**Action item:** Every record below should be copied exactly, with the pictures left out.
· · ·
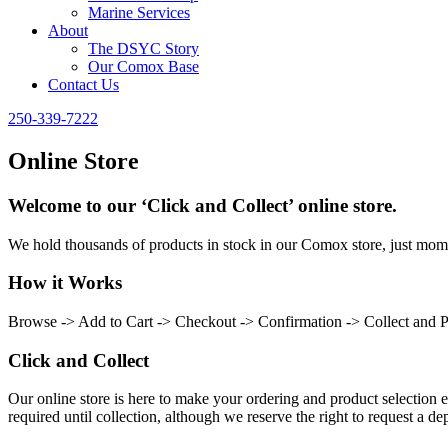
Marine Services
About
The DSYC Story
Our Comox Base
Contact Us
250-339-7222
Online Store
Welcome to our ‘Click and Collect’ online store.
We hold thousands of products in stock in our Comox store, just momen
How it Works
Browse -> Add to Cart -> Checkout -> Confirmation -> Collect and 
Click and Collect
Our online store is here to make your ordering and product selection ea
required until collection, although we reserve the right to request a dep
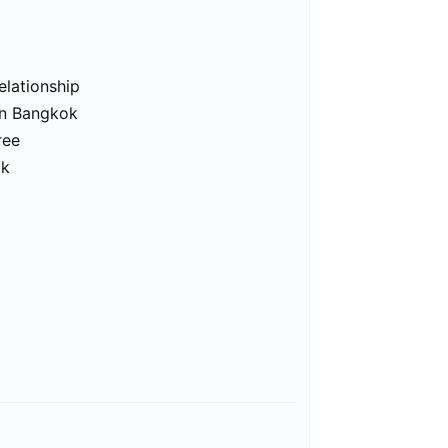
elationship
in Bangkok
ree
ok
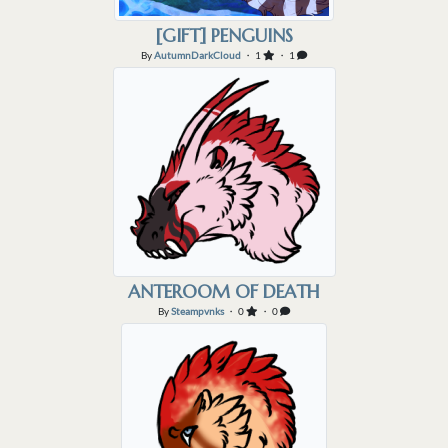
[GIFT] PENGUINS
By
AutumnDarkCloud
・ 1
・ 1
ANTEROOM OF DEATH
By
Steampvnks
・ 0
・ 0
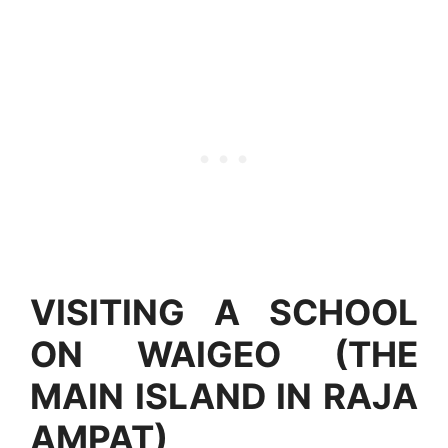
VISITING A SCHOOL
ON WAIGEO (THE
MAIN ISLAND IN RAJA
AMPAT)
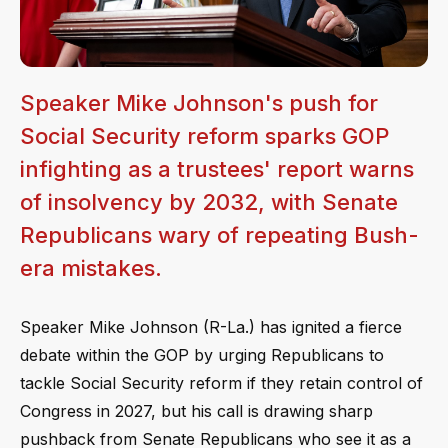
Speaker Mike Johnson's push for
Social Security reform sparks GOP
infighting as a trustees' report warns
of insolvency by 2032, with Senate
Republicans wary of repeating Bush-
era mistakes.
Speaker Mike Johnson (R-La.) has ignited a fierce
debate within the GOP by urging Republicans to
tackle Social Security reform if they retain control of
Congress in 2027, but his call is drawing sharp
pushback from Senate Republicans who see it as a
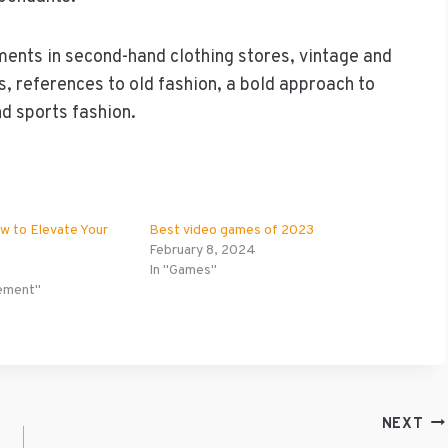
ements in second-hand clothing stores, vintage and
cs, references to old fashion, a bold approach to
d sports fashion.
ow to Elevate Your
Best video games of 2023
February 8, 2024
In "Games"
ement"
NEXT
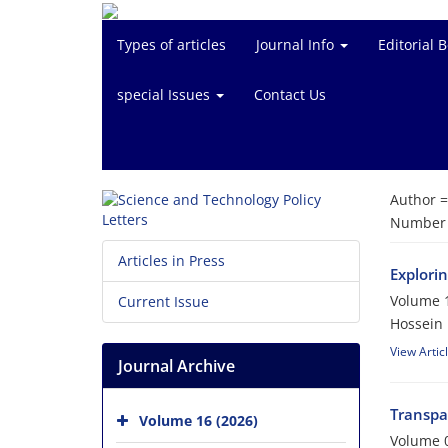
Types of articles
Journal Info
Editorial 
special Issues
Contact Us
Author 
Number o
Articles in Press
Explori
Volume 1
Current Issue
Hossein
View Artic
Journal Archive
Transpa
Volume 16 (2026)
Volume 0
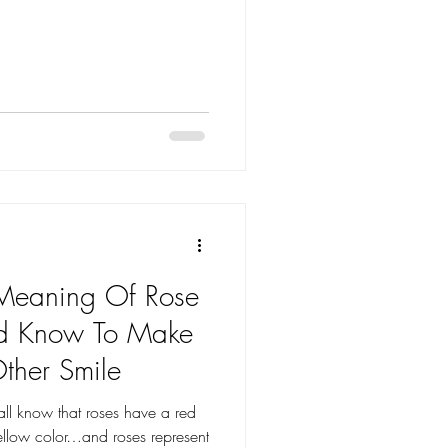
 Meaning Of Rose
ld Know To Make
Other Smile
l know that roses have a red
ellow color…and roses represent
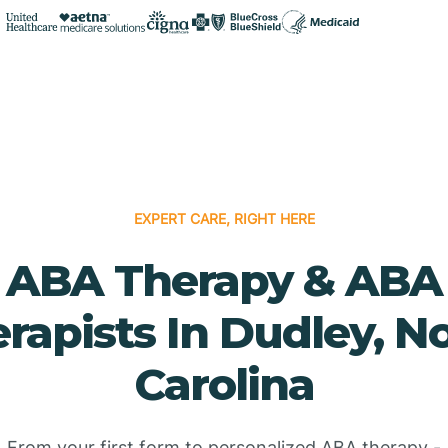
EXPERT CARE, RIGHT HERE
ABA Therapy & ABA
rapists In Dudley, N
Carolina
From your first form to personalized ABA therapy -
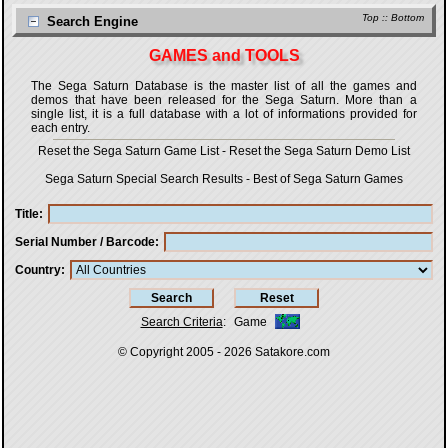
Top
::
Bottom
Search Engine
GAMES and TOOLS
The Sega Saturn Database is the master list of all the games and
demos that have been released for the Sega Saturn. More than a
single list, it is a full database with a lot of informations provided for
each entry.
Reset the Sega Saturn Game List
-
Reset the Sega Saturn Demo List
Sega Saturn Special Search Results
-
Best of Sega Saturn Games
Title
Serial Number / Barcode
Country
Search Criteria
:
Game
© Copyright 2005 - 2026
Satakore.com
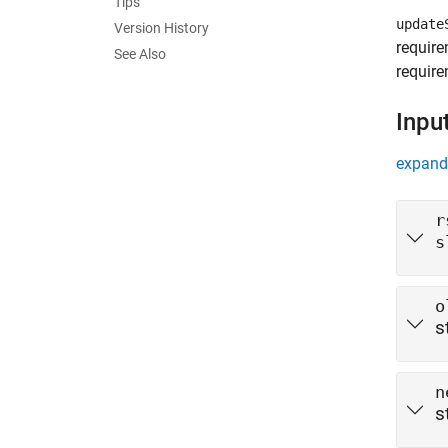
Tips
update
Version History
require
See Also
require
Inpu
expand 
r
s
o
s
n
s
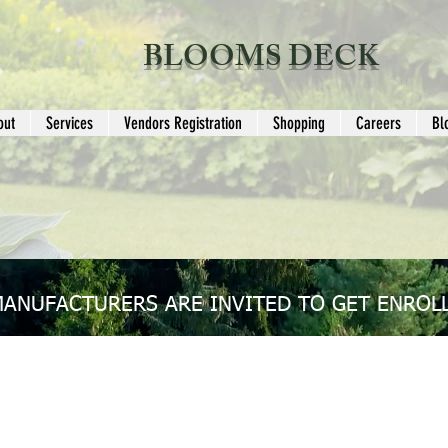
BLOOMS DECK
out
Services
Vendors Registration
Shopping
Careers
Bl
MANUFACTURERS ARE INVITED TO GET ENROLL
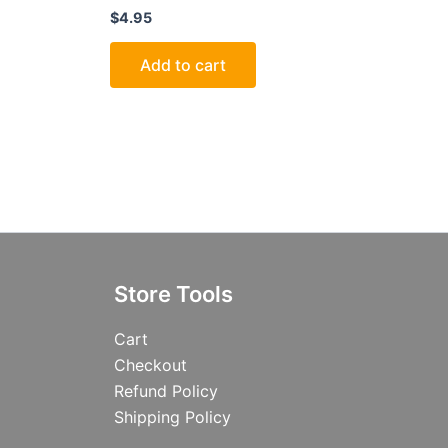
$
4.95
Add to cart
Store Tools
Cart
Checkout
Refund Policy
Shipping Policy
· · ·
**Task response:**
Marine Services
About
The DSYC Story
Our Comox Base
Contact Us
250-339-7222
Online Store
Welcome to our ‘Click and Collect’ online store.
We hold thousands of products in stock in our Comox store, just momen
How it Works
Browse -> Add to Cart -> Checkout -> Confirmation -> Collect and 
Click and Collect
Our online store is here to make your ordering and product selection ea
required until collection, although we reserve the right to request a dep
elationship
in Bangkok
ree
ok
[GIFT] PENGUINS
By
AutumnDarkCloud
・ 1
・ 1
ANTEROOM OF DEATH
By
Steampvnks
・ 0
・ 0
VISITING A SCHOOL
ON WAIGEO (THE
MAIN ISLAND IN RAJA
AMPAT)
Speaker Mike Johnson's push for
Social Security reform sparks GOP
infighting as a trustees' report warns
of insolvency by 2032, with Senate
Republicans wary of repeating Bush-
era mistakes.
Speaker Mike Johnson (R-La.) has ignited a fierce
debate within the GOP by urging Republicans to
tackle Social Security reform if they retain control of
Congress in 2027, but his call is drawing sharp
pushback from Senate Republicans who see it as a
ements in second-hand clothing stores, vintage and
cs, references to old fashion, a bold approach to
d sports fashion.
ow to Elevate Your
Best video games of 2023
February 8, 2024
In "Games"
ement"
NEXT
Types of articles
Journal Info
Editorial 
special Issues
Contact Us
Author 
Number o
Articles in Press
Explori
Volume 1
Current Issue
Hossein
View Artic
Journal Archive
Transpa
Volume 16 (2026)
Volume 0
 Meaning Of Rose
ld Know To Make
Other Smile
l know that roses have a red
ellow color…and roses represent
EXPERT CARE, RIGHT HERE
ABA Therapy & ABA
rapists In Dudley, N
Carolina
From your first form to personalized ABA therapy -
Top
::
Bottom
Search Engine
GAMES and TOOLS
The Sega Saturn Database is the master list of all the games and
demos that have been released for the Sega Saturn. More than a
single list, it is a full database with a lot of informations provided for
each entry.
Reset the Sega Saturn Game List
-
Reset the Sega Saturn Demo List
Sega Saturn Special Search Results
-
Best of Sega Saturn Games
Title
Serial Number / Barcode
Country
Search Criteria
:
Game
© Copyright 2005 - 2026
Satakore.com
Tips
update
Version History
require
See Also
require
Inpu
expand 
r
s
o
s
n
s
BLOOMS DECK
out
Services
Vendors Registration
Shopping
Careers
Bl
MANUFACTURERS ARE INVITED TO GET ENROLL
$
4.95
Add to cart
Store Tools
Cart
Checkout
Refund Policy
Shipping Policy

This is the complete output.